Sox9 and BMP2 Dual-Channel Analysis Tutorial
Welcome to the comprehensive guide for analyzing Sox9 and BMP2 gene expression using LimbLab! This tutorial focuses on dual-channel analysis, which is crucial for understanding gene interactions and spatial relationships in limb development.
🎯 Objective
The goal of this tutorial is to analyze the spatial relationship between Sox9 and BMP2 gene expression in mouse limb development. Sox9 is essential for cartilage formation, while BMP2 regulates bone development. Understanding their 3D co-expression patterns provides insights into the molecular mechanisms of limb development.

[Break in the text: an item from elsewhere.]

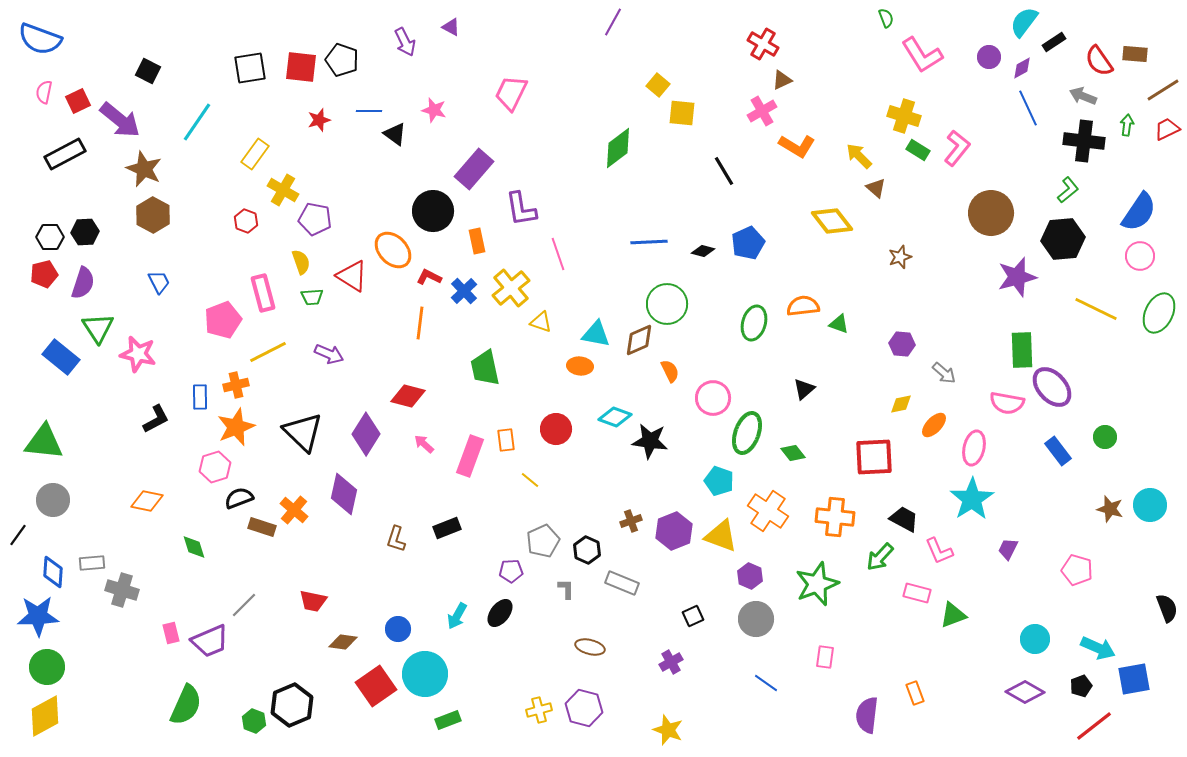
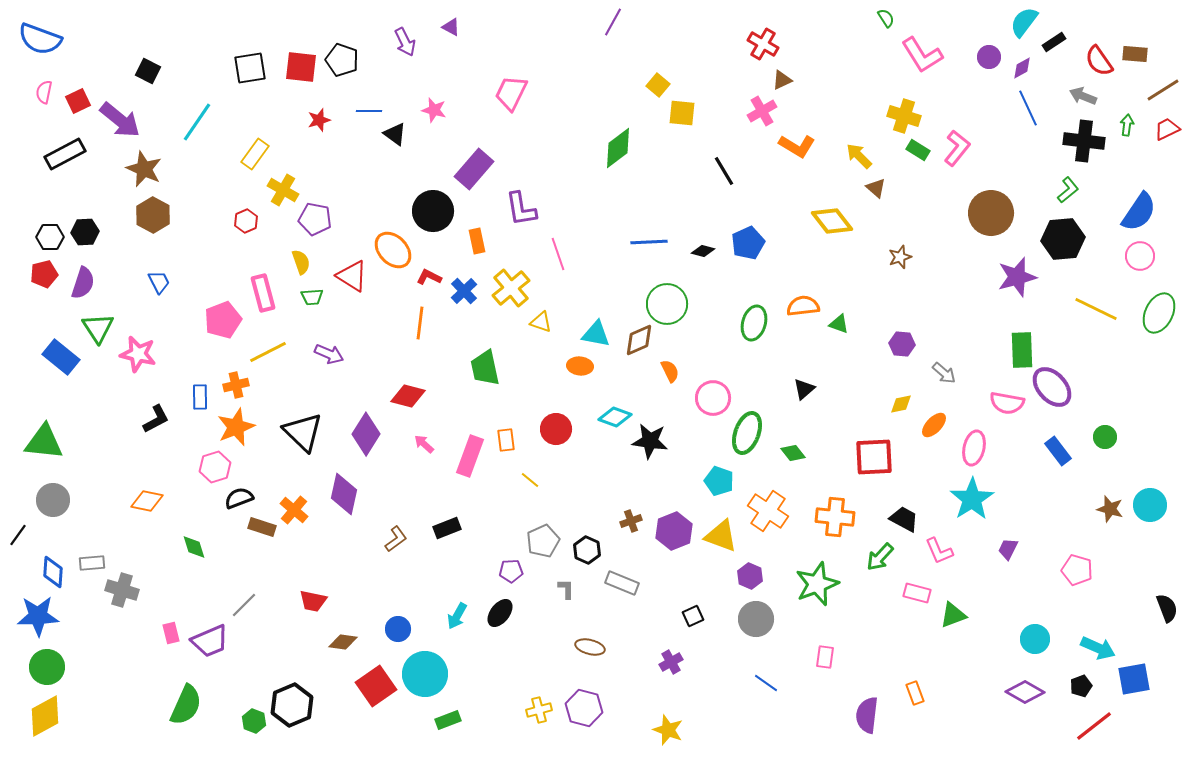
green semicircle at (886, 18): rotated 12 degrees counterclockwise
red hexagon at (246, 221): rotated 15 degrees clockwise
brown L-shape at (396, 539): rotated 144 degrees counterclockwise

What you'll learn: - Dual-channel volume processing - Comparative gene expression analysis - Spatial relationship mapping - Multi-channel visualization techniques - Advanced alignment and morphing
📁 Data Overview
Dataset: Sox9 and BMP2 HCR expression data
Location: example_data/sox9_bmp2_raw_data/
Channels:
- DAPI (nuclear staining)
- Sox9 (cartilage marker)
- BMP2 (bone morphogenetic protein)
Files:
- HCR20_BMP2_l1_dapi_405_LF.tif
- DAPI channel
- HCR20_BMP2_l1_sox9_594_LF.tif
- Sox9 channel
- HCR20_BMP2_l1_bmp2_647_LF.tif
- BMP2 channel
Download the data
mkdir example_data
mkdir example_data/sox9_bmp2_raw_data
example_data/sox9_bmp2_raw_data/
🚀 Step-by-Step Pipeline
Step 1: Create Experiment Structure
Set up a new experiment for the dual-channel analysis.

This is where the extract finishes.